What will we use to do any of this inside the living organism? What will such things be made of? How will you dose them, whatever they are? Will they be taken up though the gut? Doesn’t seem likely, given the size and complexity we’re talking about. So, intravenous then, fine – how will they distribute through the body? Everything spreads out a bit differently, you know. How do you keep them from sticking to all kinds of proteins and surfaces that you’re not interested in? How long will they last in vivo? How will you keep them from being cleared out by the liver, or from setting off a potentially deadly immune response? All of these could vary from patient to patient, just to make things more interesting. How will we get any of these things into cells, when we only roughly understand the dozens of different transport mechanisms involved? And how will we keep the cells from pumping them right back out? They do that, you know. And when it’s time to kill the cells, how do you make absolutely sure that you’re only killing the ones you want? And when it’s time to do the gene therapy, what’s the energy source for all the chemistry involved, as we cut out some sequences and splice in the others? Are we absolutely sure that we’re only doing that in just the right places in just the right cells, or will we (disastrously) be sticking in copies into the DNA of a quarter of a per cent of all the others?
And what does all this nucleic acid focus have to do with protein expression and processing?
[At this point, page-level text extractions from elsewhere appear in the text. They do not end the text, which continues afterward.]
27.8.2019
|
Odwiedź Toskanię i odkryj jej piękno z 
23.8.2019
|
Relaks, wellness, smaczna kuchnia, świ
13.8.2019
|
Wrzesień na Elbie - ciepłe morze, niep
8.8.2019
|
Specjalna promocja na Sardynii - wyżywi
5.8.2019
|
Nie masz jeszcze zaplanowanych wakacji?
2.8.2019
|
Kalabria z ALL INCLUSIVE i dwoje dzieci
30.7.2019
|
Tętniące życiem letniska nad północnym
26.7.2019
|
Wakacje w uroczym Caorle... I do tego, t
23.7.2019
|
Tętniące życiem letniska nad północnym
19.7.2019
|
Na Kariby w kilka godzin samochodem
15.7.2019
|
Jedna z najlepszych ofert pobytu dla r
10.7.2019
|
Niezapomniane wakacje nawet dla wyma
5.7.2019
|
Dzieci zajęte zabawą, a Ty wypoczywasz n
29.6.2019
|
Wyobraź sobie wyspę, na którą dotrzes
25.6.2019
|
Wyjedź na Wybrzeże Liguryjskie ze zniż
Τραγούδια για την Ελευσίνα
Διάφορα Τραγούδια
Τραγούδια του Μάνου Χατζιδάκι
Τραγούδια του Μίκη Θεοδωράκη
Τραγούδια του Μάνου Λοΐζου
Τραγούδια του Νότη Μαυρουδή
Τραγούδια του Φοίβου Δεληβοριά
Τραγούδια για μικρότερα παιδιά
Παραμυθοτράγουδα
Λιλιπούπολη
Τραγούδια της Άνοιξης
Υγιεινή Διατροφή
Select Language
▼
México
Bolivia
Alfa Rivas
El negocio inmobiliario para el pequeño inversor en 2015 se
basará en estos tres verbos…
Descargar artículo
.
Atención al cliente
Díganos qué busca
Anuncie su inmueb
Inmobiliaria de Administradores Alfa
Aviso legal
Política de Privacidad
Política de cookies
You can’t fix a lot of things at the DNA level. Misfolding, misglycosylation, defects in transport and removal – a lot of this stuff is post-genomic. Are we going to be able to sequence proteins in vivo, cell by cell, as well? Detect tertiary structure problems? How? And fix them, how?
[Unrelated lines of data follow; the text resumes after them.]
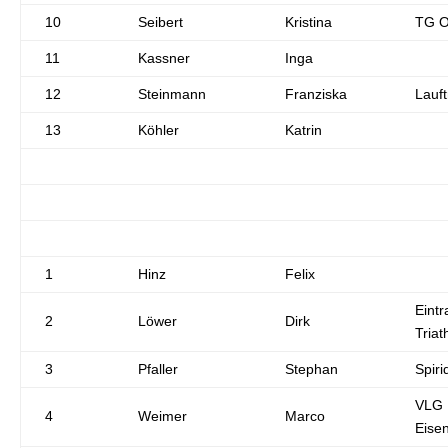
10
Seibert
Kristina
TG O
11
Kassner
Inga
12
Steinmann
Franziska
Lauft
13
Köhler
Katrin
1
Hinz
Felix
Eintr
2
Löwer
Dirk
Triat
3
Pfaller
Stephan
Spiri
VLG
4
Weimer
Marco
Eise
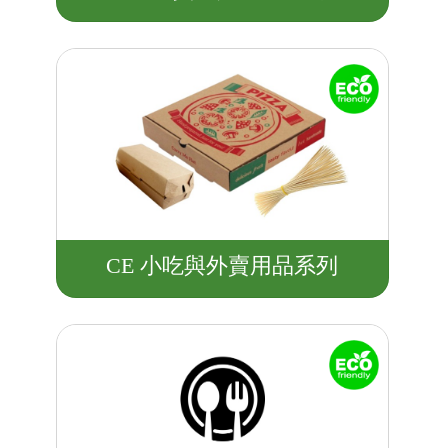
CE 小吃與外賣用品系列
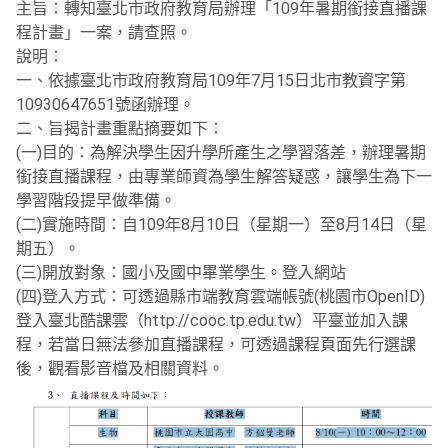
主旨：轉知臺北市政府教育局辦理「109年暑期銜接直播課
程計畫」一案，請查照。
說明：
一、依據臺北市政府教育局109年7月15日北市教資字第
10930647651號函辦理。
二、旨揭計畫重點摘要如下：
(一)目的：為解決學生因升學所產生之學習落差，辦理暑期
銜接直播課程，由專業師資為學生解答疑惑，讓學生為下一
學習階段提早做準備。
(二)實施時間：自109年8月10日（星期一）至8月14日（星
期五）。
(三)開放對象：國小及國中畢業學生。登入網站
(四)登入方式：可透過縣市端教育雲端帳號(桃園市OpenID)
登入臺北酷課雲（http://cooc.tp.edu.tw）平臺並加入課
程，若當日無法參加直播課程，可透過課程頁面先行選課
後，觀看影音檔及相關資料。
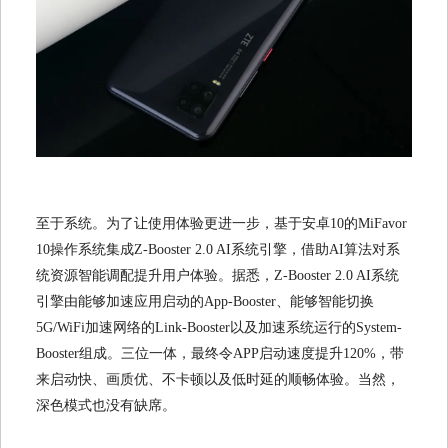
至于系统。为了让使用体验更进一步，基于安卓10的MiFavor
10操作系统集成Z-Booster 2.0 AI系统引擎，借助AI算法对系
统资源智能调配提升用户体验。据悉，Z-Booster 2.0 AI系统
引擎由能够加速应用启动的App-Booster、能够智能切换
5G/WiFi加速网络的Link-Booster以及加速系统运行的System-
Booster组成。三位一体，最终令APP启动速度提升120%，带
来启动快、画质优、不卡顿以及低时延的顺畅体验。当然，
深色模式也没有缺席。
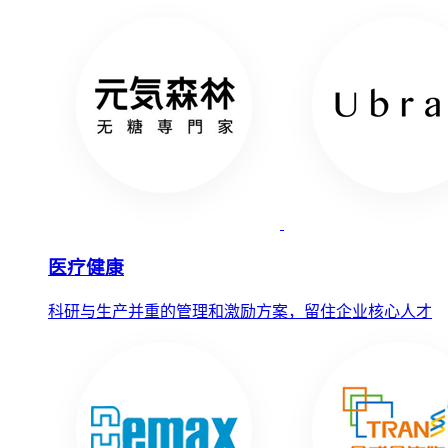
医疗健康
科研与生产并重的管理和激励方案，留住企业核心人才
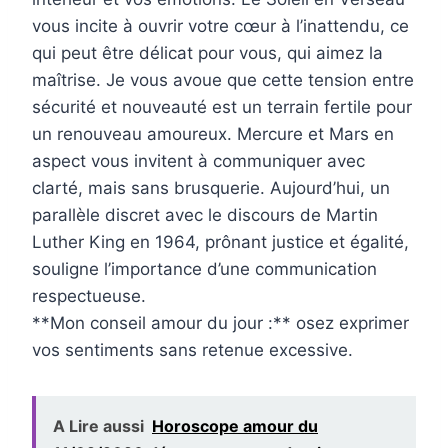
vous incite à ouvrir votre cœur à l’inattendu, ce
qui peut être délicat pour vous, qui aimez la
maîtrise. Je vous avoue que cette tension entre
sécurité et nouveauté est un terrain fertile pour
un renouveau amoureux. Mercure et Mars en
aspect vous invitent à communiquer avec
clarté, mais sans brusquerie. Aujourd’hui, un
parallèle discret avec le discours de Martin
Luther King en 1964, prônant justice et égalité,
souligne l’importance d’une communication
respectueuse.
**Mon conseil amour du jour :** osez exprimer
vos sentiments sans retenue excessive.
A Lire aussi
Horoscope amour du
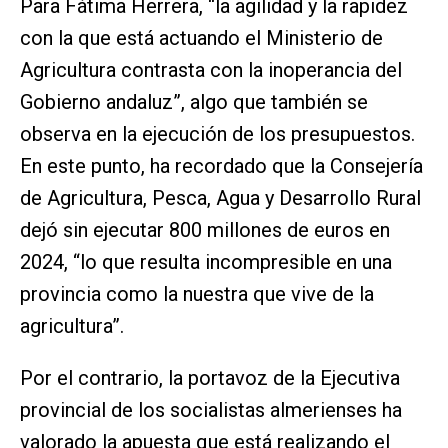
Para Fátima Herrera, “la agilidad y la rapidez
con la que está actuando el Ministerio de
Agricultura contrasta con la inoperancia del
Gobierno andaluz”, algo que también se
observa en la ejecución de los presupuestos.
En este punto, ha recordado que la Consejería
de Agricultura, Pesca, Agua y Desarrollo Rural
dejó sin ejecutar 800 millones de euros en
2024, “lo que resulta incompresible en una
provincia como la nuestra que vive de la
agricultura”.
Por el contrario, la portavoz de la Ejecutiva
provincial de los socialistas almerienses ha
valorado la apuesta que está realizando el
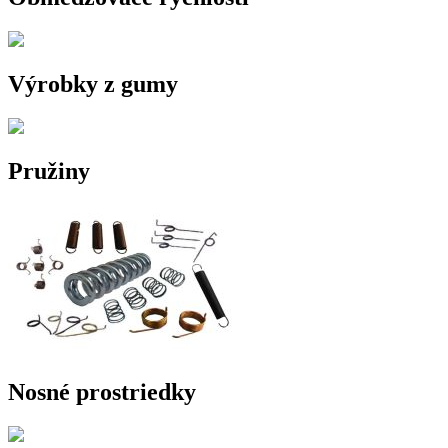
Výrobky z gumy
Pružiny
Nosné prostriedky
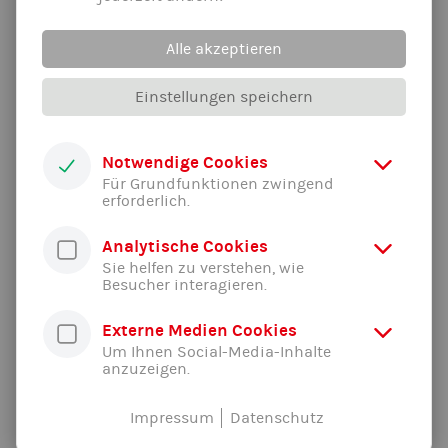
16:00
17:30
Alle akzeptieren
Kinder
(jüngere)
16-Uhr-Gruppe
Einstellungen speichern
17:00
18:30
Kinder
Notwendige Cookies
(mittlere)
Für Grundfunktionen zwingend
17-Uhr-Gruppe
erforderlich.
17:30
19:00
Analytische Cookies
Jugend
Sie helfen zu verstehen, wie
18-Uhr-Gruppen
Besucher interagieren.
Erwachsene
entfällt
Externe Medien Cookies
bis Dienstag!
Um Ihnen Social-Media-Inhalte
anzuzeigen.
Alle News der Abteilung ...
Impressum
Datenschutz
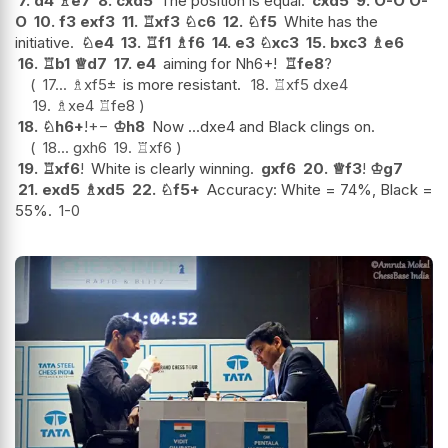
7.
d4
♗
e7
8.
cxd5
The position is equal.
cxd5
9.
O-O
O-
O
10.
f3
exf3
11.
♖
xf3
♘
c6
12.
♘
f5
White has the
initiative.
♘
e4
13.
♖
f1
♗
f6
14.
e3
♘
xc3
15.
bxc3
♗
e6
16.
♖
b1
♕
d7
17.
e4
aiming for Nh6+!
♖
fe8
?
17...
♗
xf5
±
is more resistant.
18.
♖
xf5
dxe4
19.
♗
xe4
♖
fe8
18.
♘
h6+
!
+−
♔
h8
Now ...dxe4 and Black clings on.
18...
gxh6
19.
♖
xf6
19.
♖
xf6
!
White is clearly winning.
gxf6
20.
♕
f3
!
♔
g7
21.
exd5
♗
xd5
22.
♘
f5+
Accuracy: White = 74%, Black =
55%.
1-0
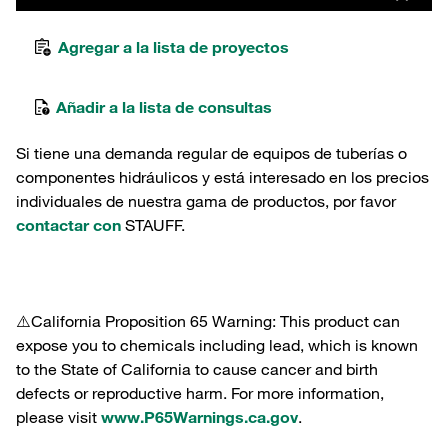
Agregar a la lista de proyectos
Añadir a la lista de consultas
Si tiene una demanda regular de equipos de tuberías o
componentes hidráulicos y está interesado en los precios
individuales de nuestra gama de productos, por favor
contactar con
STAUFF.
⚠️California Proposition 65 Warning: This product can
expose you to chemicals including lead, which is known
to the State of California to cause cancer and birth
defects or reproductive harm. For more information,
please visit
www.P65Warnings.ca.gov
.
Alright, you get the idea. The thing is, and this may be surprising considering those last few paragraphs, that I don’t consider all of this to be intrinsically impossible. Many people who beat up on nanotechnology would disagree, but I think that some of these things are, at least in broad hazy theory, possibly doable. But they will require technologies that we are nowhere close to owning. Babbling, as the Bio-IT World piece does, about “detection modules” and “target codes” and “corrective action” is absolutely no help at all. Every one of those phrases unpacks into a gigantic tangle of incredibly complex details and total unknowns. I’m not ready to rule some of this stuff out. But I’m not ready to rule it in just by waving my hands.